EXERCISE DETAILS:
Beneath this line are entries. Copy the range from the line with "เหตุปัจจะโย เหตุเป็นปัจจัยในมหาปัฏฐาน" to the line with "Thuê xe tải chở hàng TpHCM", ends included, exactly; leave pictures out.
┄┄┄┄┄┄
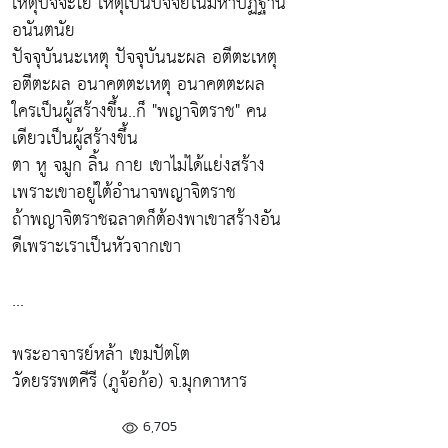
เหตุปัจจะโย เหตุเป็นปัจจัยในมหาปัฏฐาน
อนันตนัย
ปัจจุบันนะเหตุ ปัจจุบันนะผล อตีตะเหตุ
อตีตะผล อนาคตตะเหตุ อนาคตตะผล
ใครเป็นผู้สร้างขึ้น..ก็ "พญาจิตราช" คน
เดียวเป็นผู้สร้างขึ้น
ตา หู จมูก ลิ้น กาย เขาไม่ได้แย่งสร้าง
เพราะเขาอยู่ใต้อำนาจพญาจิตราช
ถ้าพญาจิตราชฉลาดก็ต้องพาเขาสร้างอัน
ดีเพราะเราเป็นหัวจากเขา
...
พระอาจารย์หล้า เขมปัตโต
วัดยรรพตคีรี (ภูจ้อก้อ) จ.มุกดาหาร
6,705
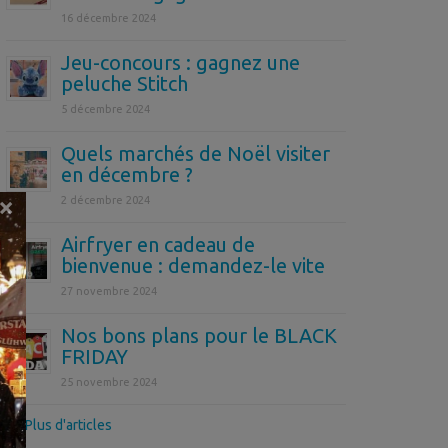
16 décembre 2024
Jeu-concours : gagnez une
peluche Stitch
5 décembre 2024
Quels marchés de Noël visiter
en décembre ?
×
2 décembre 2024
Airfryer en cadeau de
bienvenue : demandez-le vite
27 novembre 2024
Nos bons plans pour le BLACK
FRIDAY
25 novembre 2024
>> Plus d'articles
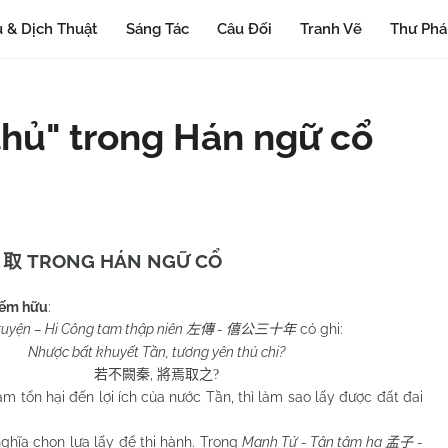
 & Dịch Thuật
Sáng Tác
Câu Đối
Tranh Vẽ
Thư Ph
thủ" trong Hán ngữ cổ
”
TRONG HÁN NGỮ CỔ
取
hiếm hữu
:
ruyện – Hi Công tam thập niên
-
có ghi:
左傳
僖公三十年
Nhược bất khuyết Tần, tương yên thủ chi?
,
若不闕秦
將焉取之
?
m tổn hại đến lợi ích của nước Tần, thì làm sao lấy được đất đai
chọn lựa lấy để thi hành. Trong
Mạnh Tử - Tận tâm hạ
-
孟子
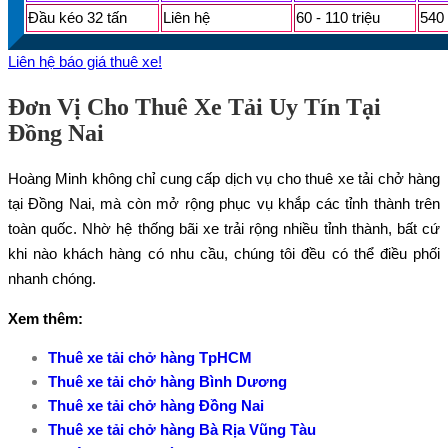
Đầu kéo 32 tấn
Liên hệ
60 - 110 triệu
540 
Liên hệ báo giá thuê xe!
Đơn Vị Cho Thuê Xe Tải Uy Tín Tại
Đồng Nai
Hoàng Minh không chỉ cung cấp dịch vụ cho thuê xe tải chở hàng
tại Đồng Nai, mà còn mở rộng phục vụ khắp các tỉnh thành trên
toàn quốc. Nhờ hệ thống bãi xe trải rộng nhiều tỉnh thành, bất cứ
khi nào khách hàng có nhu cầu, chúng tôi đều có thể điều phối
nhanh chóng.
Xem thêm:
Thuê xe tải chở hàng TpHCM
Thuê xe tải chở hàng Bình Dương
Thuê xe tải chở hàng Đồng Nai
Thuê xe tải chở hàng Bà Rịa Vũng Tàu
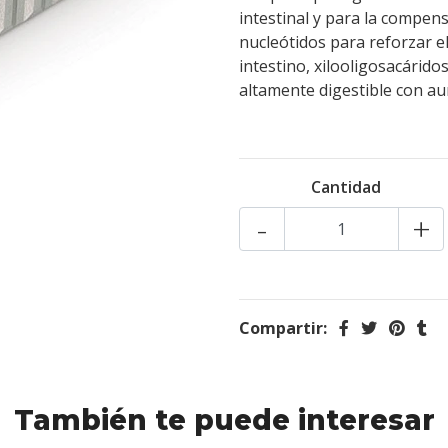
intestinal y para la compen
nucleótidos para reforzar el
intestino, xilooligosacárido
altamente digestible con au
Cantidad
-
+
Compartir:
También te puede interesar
┄┄┄┄┄┄
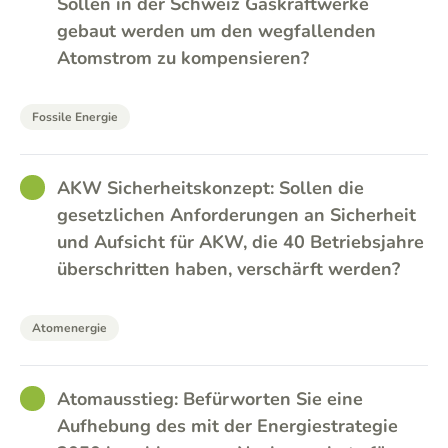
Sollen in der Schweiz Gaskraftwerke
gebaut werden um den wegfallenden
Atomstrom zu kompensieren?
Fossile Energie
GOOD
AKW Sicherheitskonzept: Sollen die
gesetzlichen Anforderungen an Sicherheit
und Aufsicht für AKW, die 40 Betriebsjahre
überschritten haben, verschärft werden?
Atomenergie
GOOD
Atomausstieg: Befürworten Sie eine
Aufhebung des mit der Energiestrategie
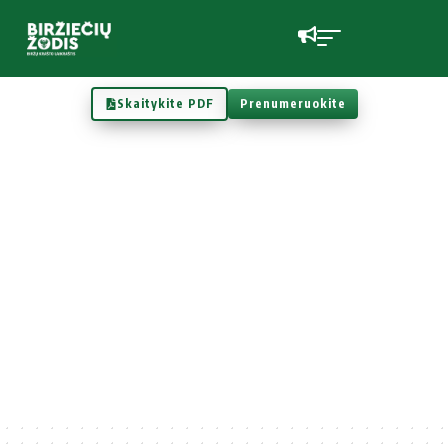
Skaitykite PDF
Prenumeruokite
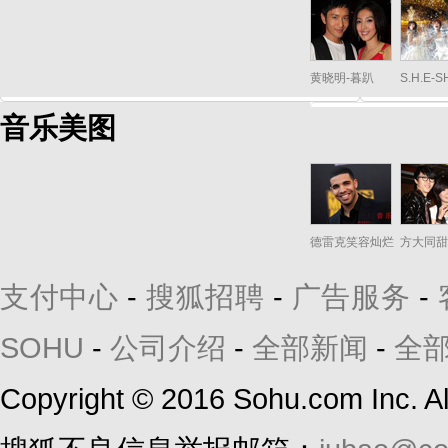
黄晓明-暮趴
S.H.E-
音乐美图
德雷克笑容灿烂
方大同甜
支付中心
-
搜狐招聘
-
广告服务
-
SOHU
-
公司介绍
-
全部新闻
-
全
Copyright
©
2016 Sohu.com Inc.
┄┄┄┄┄┄
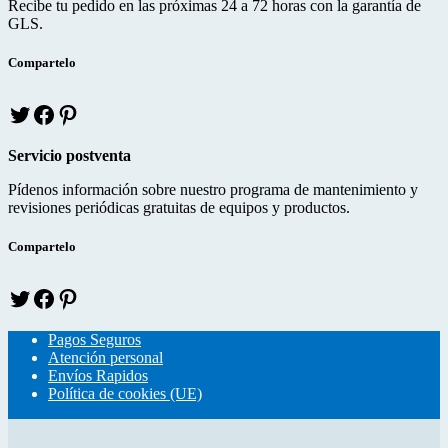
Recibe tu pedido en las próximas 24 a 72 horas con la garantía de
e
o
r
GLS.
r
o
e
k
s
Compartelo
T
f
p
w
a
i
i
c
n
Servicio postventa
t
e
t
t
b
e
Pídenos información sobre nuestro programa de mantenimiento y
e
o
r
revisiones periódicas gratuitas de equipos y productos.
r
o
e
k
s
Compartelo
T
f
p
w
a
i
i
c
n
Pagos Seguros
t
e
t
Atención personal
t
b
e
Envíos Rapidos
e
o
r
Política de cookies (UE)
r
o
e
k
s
┄┄┄┄┄┄
RESULT BELOW:
เหตุปัจจะโย เหตุเป็นปัจจัยในมหาปัฏฐาน
อนันตนัย
ปัจจุบันนะเหตุ ปัจจุบันนะผล อตีตะเหตุ
อตีตะผล อนาคตตะเหตุ อนาคตตะผล
ใครเป็นผู้สร้างขึ้น..ก็ "พญาจิตราช" คน
เดียวเป็นผู้สร้างขึ้น
ตา หู จมูก ลิ้น กาย เขาไม่ได้แย่งสร้าง
เพราะเขาอยู่ใต้อำนาจพญาจิตราช
ถ้าพญาจิตราชฉลาดก็ต้องพาเขาสร้างอัน
ดีเพราะเราเป็นหัวจากเขา
...
พระอาจารย์หล้า เขมปัตโต
วัดยรรพตคีรี (ภูจ้อก้อ) จ.มุกดาหาร
6,705
16 décembre 2024
Jeu-concours : gagnez une
peluche Stitch
5 décembre 2024
Quels marchés de Noël visiter
en décembre ?
×
2 décembre 2024
Airfryer en cadeau de
bienvenue : demandez-le vite
27 novembre 2024
Nos bons plans pour le BLACK
FRIDAY
25 novembre 2024
>> Plus d'articles
 & Dịch Thuật
Sáng Tác
Câu Đối
Tranh Vẽ
Thư Ph
thủ" trong Hán ngữ cổ
”
TRONG HÁN NGỮ CỔ
取
hiếm hữu
:
ruyện – Hi Công tam thập niên
-
có ghi:
左傳
僖公三十年
Nhược bất khuyết Tần, tương yên thủ chi?
,
若不闕秦
將焉取之
?
m tổn hại đến lợi ích của nước Tần, thì làm sao lấy được đất đai
chọn lựa lấy để thi hành. Trong
Mạnh Tử - Tận tâm hạ
-
孟子
Đầu kéo 32 tấn
Liên hệ
60 - 110 triệu
540 
Liên hệ báo giá thuê xe!
Đơn Vị Cho Thuê Xe Tải Uy Tín Tại
Đồng Nai
Hoàng Minh không chỉ cung cấp dịch vụ cho thuê xe tải chở hàng
tại Đồng Nai, mà còn mở rộng phục vụ khắp các tỉnh thành trên
toàn quốc. Nhờ hệ thống bãi xe trải rộng nhiều tỉnh thành, bất cứ
khi nào khách hàng có nhu cầu, chúng tôi đều có thể điều phối
nhanh chóng.
Xem thêm:
Thuê xe tải chở hàng TpHCM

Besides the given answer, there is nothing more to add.